While we have all grown weary of hearing the mantra -- "this is the end of the peace process" -- Trump's decision may indeed be the nail in the coffin for any negotiated solution. In the first place, there is no peace process. It had instead been replaced by Israelis and Palestinians waiting for Trump aides to cook up "the deal of the century" -- that is, until Donald Trump made his Jerusalem announcement in December.
And the situation has only deteriorated since.
From the beginnings of the modern "peace process," there have been two fatal flaws that have hampered the effort: the asymmetry of power in Israel's favor and the clear US bias in support of Israel. Trump's action has accented both flaws. It has emboldened and rewarded the most hardline and intransigent elements in Israel, while weakening and compromising those Palestinian and Arab leaders who have put their trust in the United States. Since the United States under Trump doesn't even pretend to be an honest broker, the President's follow-up appeal to both sides -- to continue to focus on achieving peace -- doesn't pass the smell test.
It must be recalled that when Congress passed the
Jerusalem Embassy Act in 1995, its Republican authors, working with Israel's Likud Party, or conservative party, viewed it as a poison pill that would sabotage the then still barely operational Oslo Peace Process. The legislation was a GOP/Likud slap in the face of both Prime Minister Yitzhak Rabin and President Bill Clinton.
The reason why US presidents, including Clinton, George W. Bush and Barack Obama, have used the act's waiver provision to defer its implementation was precisely to avoid this poison pill and to preserve some US peacemaking credibility. The pill has now been swallowed.

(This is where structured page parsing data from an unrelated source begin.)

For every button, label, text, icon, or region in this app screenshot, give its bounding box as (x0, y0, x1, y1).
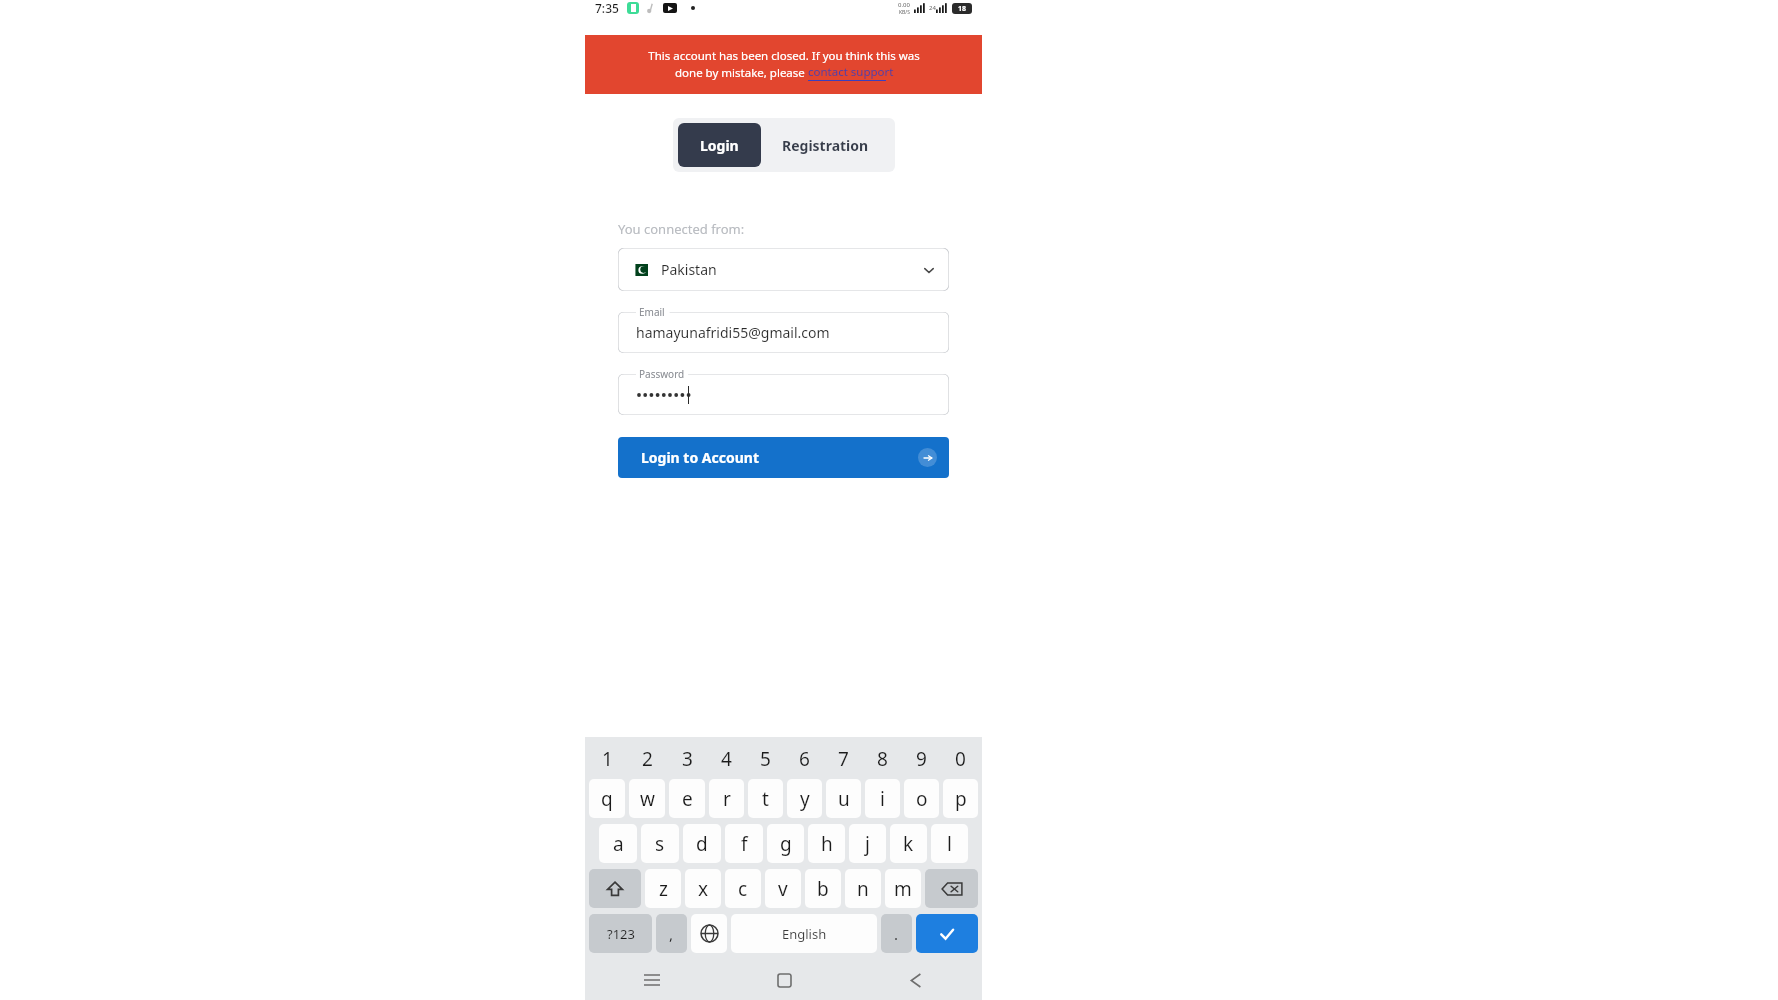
staticText: Registration (782, 136, 869, 155)
staticText: x (698, 876, 709, 902)
staticText: e (682, 786, 693, 812)
button[interactable]: Registration (761, 123, 890, 167)
button[interactable]: e (669, 779, 705, 818)
staticText: q (601, 786, 613, 812)
button[interactable]: Recents (585, 960, 718, 1000)
staticText: 7 (838, 746, 849, 772)
button[interactable]: Backspace (925, 869, 978, 908)
staticText: 8 (877, 746, 888, 772)
button[interactable]: l (931, 824, 968, 863)
staticText: l (947, 831, 952, 857)
button[interactable]: i (865, 779, 900, 818)
button[interactable]: 0 (941, 741, 980, 776)
staticText: r (723, 786, 731, 812)
button[interactable]: c (725, 869, 761, 908)
button[interactable]: 9 (902, 741, 941, 776)
staticText: s (655, 831, 665, 857)
staticText: Login (700, 136, 739, 155)
staticText: 9 (916, 746, 927, 772)
button[interactable]: 3 (667, 741, 707, 776)
button[interactable]: Pakistan (618, 248, 949, 291)
button[interactable]: k (890, 824, 927, 863)
button[interactable]: ?123 (589, 914, 652, 953)
button[interactable]: Login to Account (618, 437, 949, 478)
button[interactable]: 2 (627, 741, 667, 776)
button[interactable]: , (656, 914, 687, 953)
staticText: This account has been closed. If you thi… (648, 48, 920, 64)
staticText: Pakistan (661, 260, 717, 279)
staticText: y (800, 786, 810, 812)
button[interactable]: 1 (587, 741, 627, 776)
button[interactable]: Enter (916, 914, 978, 953)
staticText: j (865, 831, 870, 857)
staticText: 2 (642, 746, 653, 772)
button[interactable]: j (849, 824, 886, 863)
button[interactable] (618, 374, 949, 415)
staticText: , (669, 924, 674, 944)
button[interactable]: n (845, 869, 881, 908)
button[interactable]: t (748, 779, 783, 818)
button[interactable]: 4 (707, 741, 746, 776)
button[interactable]: g (767, 824, 804, 863)
button[interactable]: z (645, 869, 681, 908)
button[interactable]: s (641, 824, 679, 863)
staticText: 0 (955, 746, 966, 772)
button[interactable]: English (731, 914, 877, 953)
button[interactable]: b (805, 869, 841, 908)
button[interactable]: contact support (808, 64, 894, 81)
staticText: d (696, 831, 708, 857)
staticText: o (916, 786, 928, 812)
button[interactable]: x (685, 869, 721, 908)
staticText: contact support (808, 64, 894, 80)
button[interactable]: f (725, 824, 763, 863)
staticText: a (613, 831, 624, 857)
staticText: ?123 (607, 925, 635, 943)
staticText: 6 (799, 746, 810, 772)
staticText: Password (639, 367, 685, 381)
button[interactable]: hamayunafridi55@gmail.com (618, 312, 949, 353)
staticText: p (955, 786, 967, 812)
staticText: k (903, 831, 914, 857)
staticText: b (817, 876, 829, 902)
button[interactable]: d (683, 824, 721, 863)
button[interactable]: Login (678, 123, 761, 167)
staticText: n (857, 876, 869, 902)
staticText: 3 (682, 746, 693, 772)
staticText: KB/S (899, 9, 910, 16)
button[interactable]: 8 (863, 741, 902, 776)
button[interactable]: a (599, 824, 637, 863)
button[interactable]: q (589, 779, 625, 818)
staticText: You connected from: (618, 220, 745, 238)
button[interactable]: h (808, 824, 845, 863)
staticText: Login to Account (641, 448, 759, 467)
button[interactable]: r (709, 779, 744, 818)
button[interactable]: Home (718, 960, 850, 1000)
button[interactable]: 6 (785, 741, 824, 776)
staticText: hamayunafridi55@gmail.com (636, 323, 830, 342)
button[interactable]: Back (850, 960, 982, 1000)
button[interactable]: y (787, 779, 822, 818)
button[interactable]: . (881, 914, 912, 953)
staticText: t (762, 786, 769, 812)
staticText: 24 (929, 4, 936, 12)
button[interactable]: v (765, 869, 801, 908)
staticText: 18 (958, 4, 967, 14)
staticText: m (894, 876, 912, 902)
staticText: done by mistake, please (675, 65, 808, 81)
button[interactable]: w (629, 779, 665, 818)
button[interactable]: u (826, 779, 861, 818)
button[interactable]: m (885, 869, 921, 908)
button[interactable]: Shift (589, 869, 641, 908)
staticText: v (778, 876, 788, 902)
button[interactable]: o (904, 779, 939, 818)
button[interactable]: 5 (746, 741, 785, 776)
staticText: u (838, 786, 850, 812)
button[interactable]: Change language (691, 914, 727, 953)
button[interactable]: p (943, 779, 978, 818)
staticText: f (741, 831, 748, 857)
staticText: h (821, 831, 833, 857)
staticText: English (782, 925, 827, 943)
button[interactable]: 7 (824, 741, 863, 776)
staticText: Email (639, 305, 665, 319)
staticText: i (880, 786, 885, 812)
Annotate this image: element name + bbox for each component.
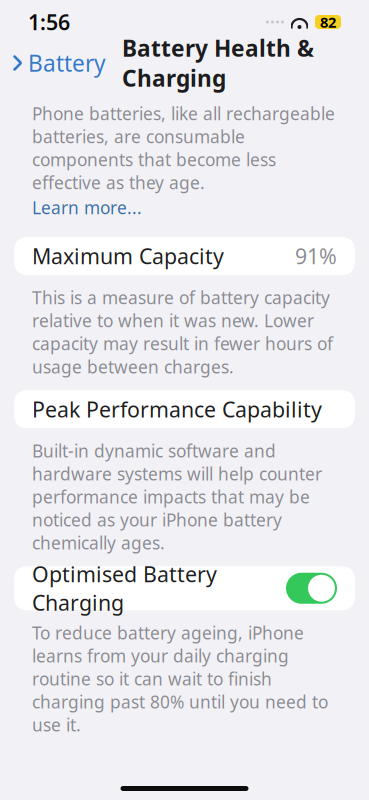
button[interactable]: Battery (8, 41, 110, 85)
staticText: Peak Performance Capability (32, 395, 322, 423)
staticText: Built-in dynamic software and hardware s… (32, 439, 322, 554)
staticText: Learn more... (32, 196, 142, 219)
staticText: 91% (295, 242, 337, 270)
staticText: 82 (320, 12, 336, 32)
button[interactable]: Peak Performance Capability (14, 390, 355, 428)
staticText: Maximum Capacity (32, 242, 224, 270)
staticText: Optimised Battery Charging (32, 560, 217, 617)
staticText: This is a measure of battery capacity re… (32, 286, 333, 378)
button[interactable]: Optimised Battery Charging (14, 566, 355, 610)
staticText: Phone batteries, like all rechargeable b… (32, 102, 335, 194)
staticText: To reduce battery ageing, iPhone learns … (32, 621, 328, 736)
button[interactable]: Maximum Capacity (14, 237, 355, 275)
button[interactable]: Learn more... (32, 196, 142, 219)
staticText: 1:56 (28, 8, 70, 36)
staticText: Battery (28, 48, 106, 78)
staticText: Battery Health & Charging (122, 33, 314, 93)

What the authors of the act and anti-peace forces in Israel and the United States knew was that Jerusalem is not to be toyed with. It is central to the narratives of all three Abrahamic faiths. For this reason, the architects of the UN partition plan set it aside as an international zone. When Israel entered the western side of the city in 1948 and later declared Jerusalem as its capital, the international community refused to recognize this decision. When Israel annexed a substantial area of Palestinian land in 1967 and declared the entirety of West and East Jerusalem as "Greater Jerusalem," insisting that it was its "eternal undivided capital," once again the international community did not accept this decision. Trump's action, however, puts the US stamp of approval on Israel's record of unilateral decision-making that runs counter to the resolutions of the United Nations and other international bodies.
For Arabs and Muslims worldwide, Jerusalem has become a powerful symbol, representing a century of betrayal by the West. Like the issue of Palestine itself, mention of Jerusalem evokes broken promises, brutal occupation by imperial and colonial powers, loss of control of history and denial of fundamental rights. Jerusalem is the wound in the heart of Arabs and Muslims that never healed. With his callous embassy move, Trump rubbed salt into this wound.
It was therefore absurdly insensitive and galling for the US President to couple his provocation with an appeal to Palestinians to remain calm and peaceful. He was, in effect, saying "I don't care what you have suffered, nor do I care how unjust and illegal Israeli actions may have been. Just sit back and take it."
The misguided among us may celebrate this embassy opening as a "promise kept" by this President, but for the overwhelming majority of the world, this will be remembered as the day Trump solidified the US role as a participant on Israel's project of dispossessing Palestinians of their rights, and the day his administration dealt yet another critical blow against the already weak prospect of peace.